As you can now read IsosortB I presume you have noticed that Uranium is produced from Thorium

I suppose it hasn't helped that all the access permissions were set incorrectly! Could someone please check that all the spreadsheets are accessible and downloadable? Thanks

This is the same data as you will find in IsosortB, column AE lines 483 to 493 What point are you trying to make?

Not quite 238U is the longest lived of the 238 sequence, which commences 238Th for b- chain, and 242Fm (alpha) to 238Cf and then b+ to 238U The further (shorter life) decays happen for all subsequent decays for all sequences above 208 The point of the "source" is there are no precursors, so these must be the primary products of all stellar processes including supernovas

Actually there are two possible decay paths from 238U see http://periodictable.com/Isotopes/092.238/index.full.dm.html The most probable (alpha decay) can ultimately lead to 206Pb or 208Pb. the other most unlikely mode is a 2b- decay to 238Pu which yields several of the rare earths 235U has four definite possible paths see http://periodictable.com/Isotopes/092.235/index.full.dm.html the most probable leading to 207Pb with a very low probability to 206Pb 238U is not a "source" isotope for this see http://periodictable.com/Isotopes/092.238/index2.full.dm.html

Apologies I set the permissions incorrectly I hope I have now changed it,could someone check please. You will find larger versions of the graphs in the spreadsheet

Some observations on abundance: The data for this is in spreadsheet Fe56-58.xls which can be downloaded from https://drive.google.com/file/d/0B3pdkE0Liyu2SFJlYVpWclFueVk/edit?usp=sharing From this the nuclear density curves can be drawn for the decay chains leading to the stable Isotopes.
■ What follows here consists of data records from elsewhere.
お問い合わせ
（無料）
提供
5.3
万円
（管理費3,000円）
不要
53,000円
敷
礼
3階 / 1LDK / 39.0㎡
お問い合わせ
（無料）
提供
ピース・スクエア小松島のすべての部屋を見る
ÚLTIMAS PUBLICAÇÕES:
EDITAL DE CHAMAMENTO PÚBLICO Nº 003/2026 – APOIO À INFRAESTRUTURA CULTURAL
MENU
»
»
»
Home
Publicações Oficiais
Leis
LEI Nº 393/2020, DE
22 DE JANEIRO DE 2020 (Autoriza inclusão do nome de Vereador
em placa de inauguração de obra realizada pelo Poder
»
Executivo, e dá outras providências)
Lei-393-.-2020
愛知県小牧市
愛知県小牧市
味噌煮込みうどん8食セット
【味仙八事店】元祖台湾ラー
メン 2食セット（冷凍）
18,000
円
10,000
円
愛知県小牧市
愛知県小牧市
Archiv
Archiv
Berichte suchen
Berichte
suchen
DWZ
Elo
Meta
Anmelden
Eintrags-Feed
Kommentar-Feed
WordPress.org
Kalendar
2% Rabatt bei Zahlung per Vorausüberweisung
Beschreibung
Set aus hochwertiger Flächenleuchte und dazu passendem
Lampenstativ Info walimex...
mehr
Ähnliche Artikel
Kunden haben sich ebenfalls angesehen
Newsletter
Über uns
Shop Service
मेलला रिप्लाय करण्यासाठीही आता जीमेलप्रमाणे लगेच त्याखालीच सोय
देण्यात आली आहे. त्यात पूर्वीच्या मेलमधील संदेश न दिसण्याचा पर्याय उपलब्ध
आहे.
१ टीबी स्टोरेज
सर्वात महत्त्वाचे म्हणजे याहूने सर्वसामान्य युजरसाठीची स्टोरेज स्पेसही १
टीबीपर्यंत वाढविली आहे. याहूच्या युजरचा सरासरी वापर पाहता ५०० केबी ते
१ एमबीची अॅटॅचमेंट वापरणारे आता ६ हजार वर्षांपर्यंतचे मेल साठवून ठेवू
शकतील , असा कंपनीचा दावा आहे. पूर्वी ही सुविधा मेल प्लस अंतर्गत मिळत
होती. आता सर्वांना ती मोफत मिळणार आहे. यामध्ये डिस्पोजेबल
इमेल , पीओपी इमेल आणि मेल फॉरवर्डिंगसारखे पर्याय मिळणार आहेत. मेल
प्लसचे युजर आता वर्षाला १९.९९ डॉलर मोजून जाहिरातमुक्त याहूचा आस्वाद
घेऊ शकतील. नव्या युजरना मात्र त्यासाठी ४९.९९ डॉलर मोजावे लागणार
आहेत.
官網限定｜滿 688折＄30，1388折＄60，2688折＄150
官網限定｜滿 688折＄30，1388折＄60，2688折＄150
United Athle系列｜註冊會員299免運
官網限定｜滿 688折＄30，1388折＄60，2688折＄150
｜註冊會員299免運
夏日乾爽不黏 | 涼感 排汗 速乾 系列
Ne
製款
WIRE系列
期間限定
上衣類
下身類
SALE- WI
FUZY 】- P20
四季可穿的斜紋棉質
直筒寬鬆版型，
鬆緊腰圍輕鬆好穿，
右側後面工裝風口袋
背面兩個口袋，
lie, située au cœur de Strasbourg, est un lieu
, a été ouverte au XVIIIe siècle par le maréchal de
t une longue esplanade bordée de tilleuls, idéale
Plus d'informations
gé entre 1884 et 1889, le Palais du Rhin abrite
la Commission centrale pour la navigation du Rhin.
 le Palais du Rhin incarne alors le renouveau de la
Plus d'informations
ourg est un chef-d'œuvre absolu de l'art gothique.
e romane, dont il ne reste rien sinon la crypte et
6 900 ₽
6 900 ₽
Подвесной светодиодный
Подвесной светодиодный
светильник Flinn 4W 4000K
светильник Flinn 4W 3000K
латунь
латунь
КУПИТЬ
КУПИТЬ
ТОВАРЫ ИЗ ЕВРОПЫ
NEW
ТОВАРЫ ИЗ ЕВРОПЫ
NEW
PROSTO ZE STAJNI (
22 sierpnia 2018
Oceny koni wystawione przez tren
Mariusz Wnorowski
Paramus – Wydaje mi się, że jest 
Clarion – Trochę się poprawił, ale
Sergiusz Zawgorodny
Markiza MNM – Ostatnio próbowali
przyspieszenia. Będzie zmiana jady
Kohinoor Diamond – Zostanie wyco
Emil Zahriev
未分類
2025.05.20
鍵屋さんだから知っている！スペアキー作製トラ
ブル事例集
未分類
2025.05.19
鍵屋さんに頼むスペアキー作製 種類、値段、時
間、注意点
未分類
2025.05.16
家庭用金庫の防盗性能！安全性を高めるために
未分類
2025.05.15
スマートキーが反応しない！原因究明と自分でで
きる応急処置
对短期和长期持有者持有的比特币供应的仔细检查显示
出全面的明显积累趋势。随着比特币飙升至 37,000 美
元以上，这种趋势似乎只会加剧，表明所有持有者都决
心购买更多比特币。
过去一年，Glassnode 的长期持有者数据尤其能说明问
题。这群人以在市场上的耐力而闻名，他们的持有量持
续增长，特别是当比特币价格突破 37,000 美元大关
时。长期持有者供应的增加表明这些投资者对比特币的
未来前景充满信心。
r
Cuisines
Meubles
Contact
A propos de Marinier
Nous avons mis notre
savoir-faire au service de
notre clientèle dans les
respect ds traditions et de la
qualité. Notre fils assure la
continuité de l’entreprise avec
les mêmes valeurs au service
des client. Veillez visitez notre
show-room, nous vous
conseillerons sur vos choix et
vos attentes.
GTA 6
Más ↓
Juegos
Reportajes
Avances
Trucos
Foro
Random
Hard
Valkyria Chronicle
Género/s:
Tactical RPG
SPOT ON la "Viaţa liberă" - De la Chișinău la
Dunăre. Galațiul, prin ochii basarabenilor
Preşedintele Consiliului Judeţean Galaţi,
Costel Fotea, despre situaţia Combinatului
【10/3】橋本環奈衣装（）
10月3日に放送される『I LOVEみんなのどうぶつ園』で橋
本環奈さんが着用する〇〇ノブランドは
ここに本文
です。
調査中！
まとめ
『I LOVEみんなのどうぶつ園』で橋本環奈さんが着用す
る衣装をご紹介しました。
As can be seen the diagram for 56Fe is considerably more complex than those for 57 and 58. This complexity is mainly due to the multiple decay modes of some Isotopes. The data tables therefore also show the relative probabilities of the daughter Isotopes. It is clear from the data that the most probable decay mode also has the highest decay energy. This allows a reasonable estimate of the proportions even where a probability is not given in the source data. From the raw data, 56Fe has seven source isotopes; 57Fe has six source isotopes; and 58Fe has just four. But this simple view can be misleading. In 56 Fe the chain from 61AS has only a 0.023% probability in the decay from 60Ge to 56Ni. Similarly the decay from 57Ti is only 0.3% and from 57V only 0.4%. In the 57 chains only 58Sc has a full yield to 57Fe. The decay of 59Sc gives only 30% leading to 57Fe; similarly 58Ga allows 35% from 57Zn; 60As 35% also from 57Zn; and 59Ga only 3% at 58Zn. The remaining chain 57Ca is shared with 56Fe which takes 30% of the initial decay and another 33% at 57Sc. The net yield to 57Fe is 66% of 70% or only 46.2% For 58Fe the chain from 59Sc is 70% in favour, but at 59V less than 1% continues to become 58Fe. The chain from 59Ga (and 59Zn) effectively terminates at the extremely long lived 2 beta decay 58Ni. Leaving just the chain from 58Sc, and the OP2 58Co.

I was expecting to see the “orphan parent” isotopes as products, or by-products of the high energy fusion events. However I cannot find any reference as to how these isotopes are created. The only thing I can think of is that the pressure wave has two stages: the high pressure producing the fusion events, and the low pressure producing the oprphan parents.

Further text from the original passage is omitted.